SOURCE / ECONOMY
India's checks on re-routed imports to have little impact: expert
Published: Aug 04, 2020 06:48 PM


A man walks past an advertisement of Chinese mobile phone maker VIVO, in Mumbai on June 22. Photo:AFP



China should watch how far India can go in its reported intention to increase the barriers on imports from Southeast Asian countries to restrict Chinese goods entering the country via re-routing, Chinese experts said Tuesday.

The move, which is one of India's latest economic offensives and is to be implemented by mandatory stringent disclosure norms and more frequent checks at ports of entry for goods from many Asian countries, aims to hit Chinese exports to the country amid a wave of "Boycott China" sentiment. 

Indian media has reported that the Indian government has been planning to raise quality standards for imports, and the country has banned nearly 300 Chinese-developed mobile phone apps and tightened investment from China after a border clash in June.

Chinese experts said Tuesday that it is unclear at this stage how India is going to effectively implement this rule but it is clear that New Delhi badly wants to hurt China economically, although its economic offensive will be negligible given that India only accounts for 3 percent of China's total exports.

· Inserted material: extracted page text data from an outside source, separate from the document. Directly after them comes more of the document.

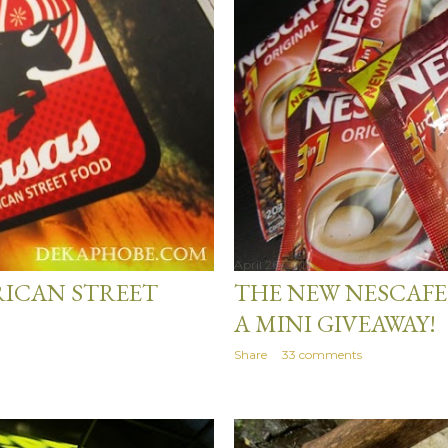
April 26, 2013
RICAN STREET
THE NEW NESCAFE
A MINI GIVEAWAY!
Share
33 comments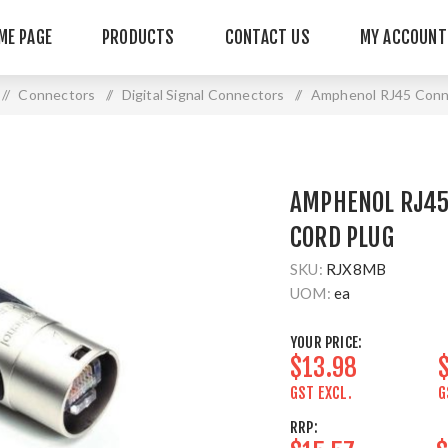
ME PAGE
PRODUCTS
CONTACT US
MY ACCOUNT
/
Connectors
/
Digital Signal Connectors
/
Amphenol RJ45 Conn
AMPHENOL RJ45
CORD PLUG
SKU:
RJX8MB
UOM:
ea
YOUR PRICE:
$13.98
GST EXCL.
G
RRP: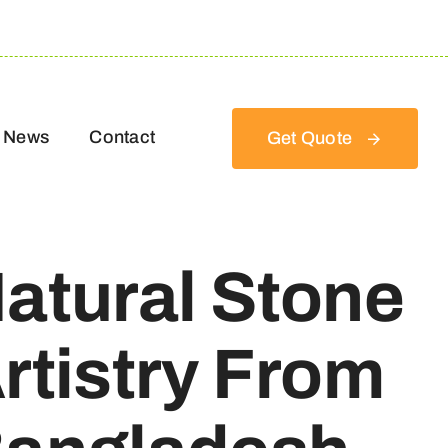
News
Contact
Get Quote
atural Stone
rtistry From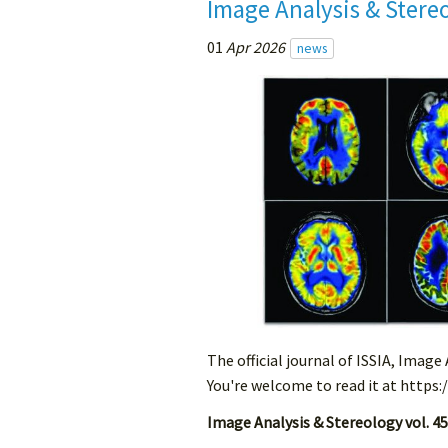
Image Analysis & Stere
01
Apr 2026
news
The official journal of ISSIA, Image
You're welcome to read it at https:
Image Analysis & Stereology vol. 45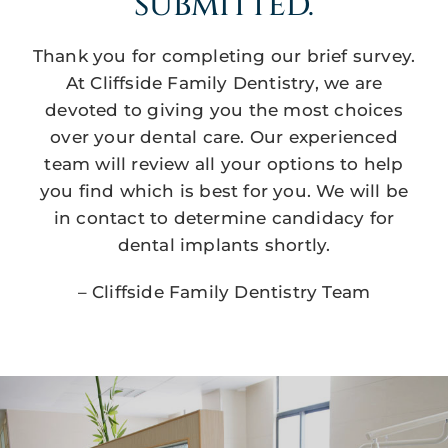
SUBMITTED.
Thank you for completing our brief survey.
At Cliffside Family Dentistry, we are
devoted to giving you the most choices
over your dental care. Our experienced
team will review all your options to help
you find which is best for you. We will be
in contact to determine candidacy for
dental implants shortly.
– Cliffside Family Dentistry Team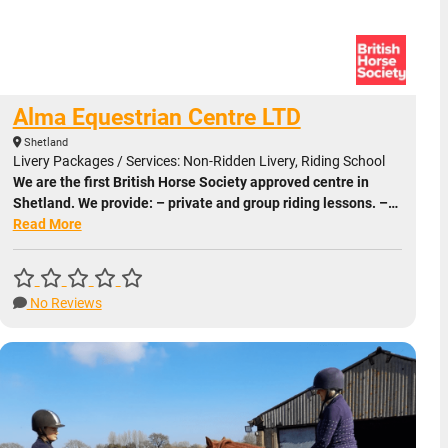
Alma Equestrian Centre LTD
Shetland
Livery Packages / Services: Non-Ridden Livery, Riding School
We are the first British Horse Society approved centre in
Shetland. We provide: – private and group riding lessons. –…
Read More
No Reviews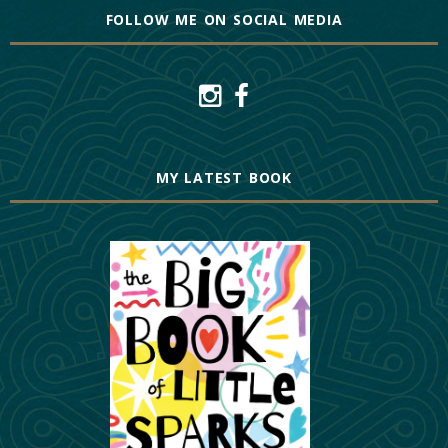
FOLLOW ME ON SOCIAL MEDIA
MY LATEST BOOK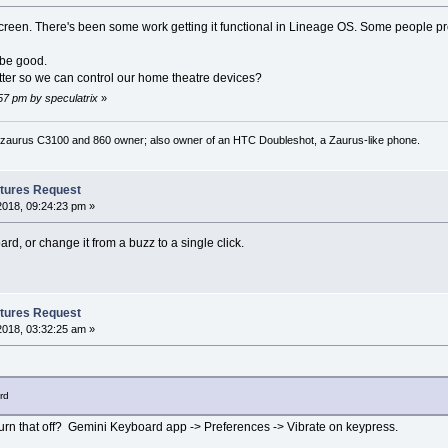
reen. There's been some work getting it functional in Lineage OS. Some people pref
 be good.
tter so we can control our home theatre devices?
:57 pm by speculatrix
»
 zaurus C3100 and 860 owner; also owner of an HTC Doubleshot, a Zaurus-like phone.
tures Request
2018, 09:24:23 pm »
rd, or change it from a buzz to a single click.
tures Request
2018, 03:32:25 am »
rd
urn that off? Gemini Keyboard app -> Preferences -> Vibrate on keypress.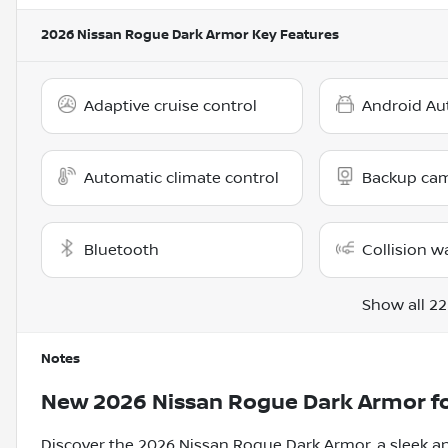
2026 Nissan Rogue Dark Armor
Key Features
Adaptive cruise control
Android Au
Automatic climate control
Backup ca
Bluetooth
Collision w
Show all 22
Notes
New
2026 Nissan Rogue Dark Armor
fo
Discover the 2026 Nissan Rogue Dark Armor, a sleek an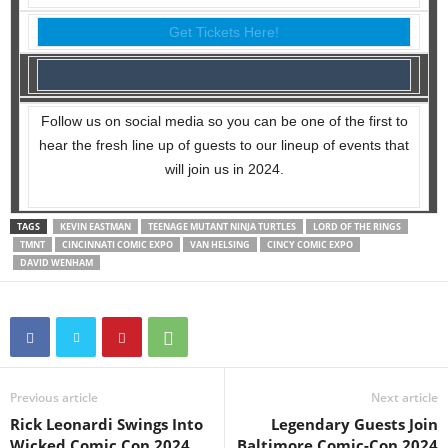
Get Tickets Here!
Follow us on social media so you can be one of the first to
hear the fresh line up of guests to our lineup of events that
will join us in 2024.
TAGS
KEVIN EASTMAN
TEENAGE MUTANT NINJA TURTLES
LORD OF THE RINGS
TMNT
CINCINNATI COMIC EXPO
VAN HELSING
CINCY COMIC EXPO
DAVID WENHAM
Previous article
Next article
Rick Leonardi Swings Into
Legendary Guests Join
Wicked Comic Con 2024
Baltimore Comic-Con 2024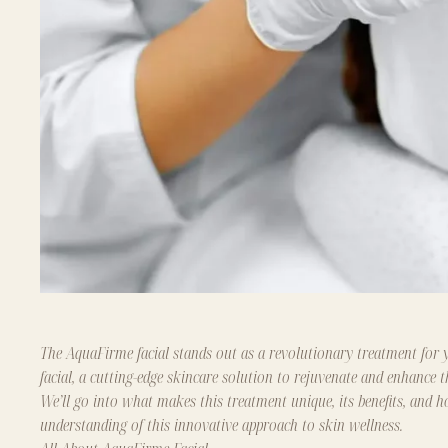
The AquaFirme facial stands out as a revolutionary treatment for y
facial, a cutting-edge skincare solution to rejuvenate and enhance t
We’ll go into what makes this treatment unique, its benefits, and
understanding of this innovative approach to skin wellness.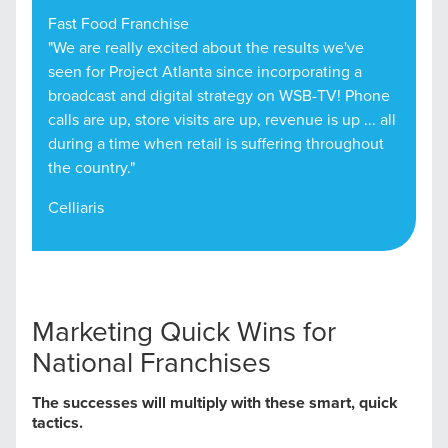
Fast Food Franchise
"We are really excited about the results we've
seen for Project Atlanta since incorporating a
broadcast and digital strategy on WSB-TV! Phone
calls are up, store visits are up, revenue is up ... all
during a time when retail is suffering throughout
the country."
Celliaris
Marketing Quick Wins for
National Franchises
The successes will multiply with these smart, quick
tactics.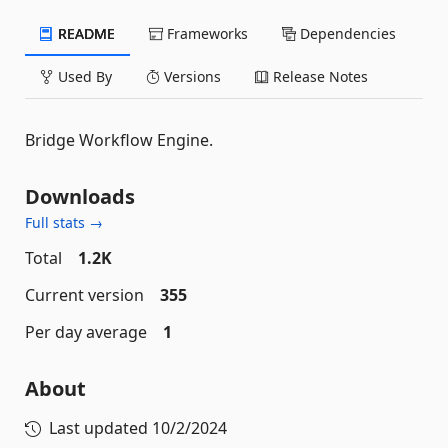
README
Frameworks
Dependencies
Used By
Versions
Release Notes
Bridge Workflow Engine.
Downloads
Full stats →
Total
1.2K
Current version
355
Per day average
1
About
Last updated
10/2/2024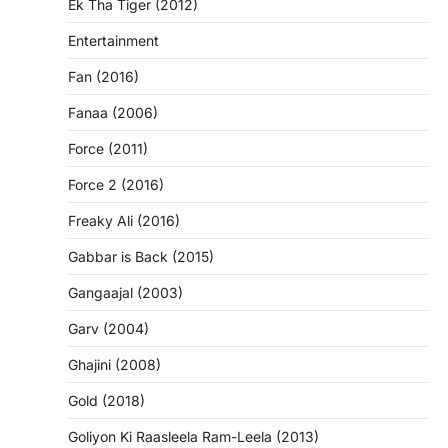
Ek Tha Tiger (2012)
Entertainment
Fan (2016)
Fanaa (2006)
Force (2011)
Force 2 (2016)
Freaky Ali (2016)
Gabbar is Back (2015)
Gangaajal (2003)
Garv (2004)
Ghajini (2008)
Gold (2018)
Goliyon Ki Raasleela Ram-Leela (2013)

"India is apparently trying to pressure China, and I believe China should just wait and see how things go as the pressure is negligible," said Zhao Gancheng, director of the Center for Asia-Pacific Studies at the Shanghai Institute for International Studies.

"Indians are not buying Chinese products because they like China. It is because Chinese products best suit their needs," Zhao told the Global Times Tuesday.

Wang Shiye, a research fellow with the Chinese Academy of International Trade and Economic Cooperation, said transshipment via Southeast Asia is relatively easy to spot but products assembled in Southeast Asian countries are quite difficult to identify and a total ban on Chinese goods entering India via Southeast Asia is practically impossible. 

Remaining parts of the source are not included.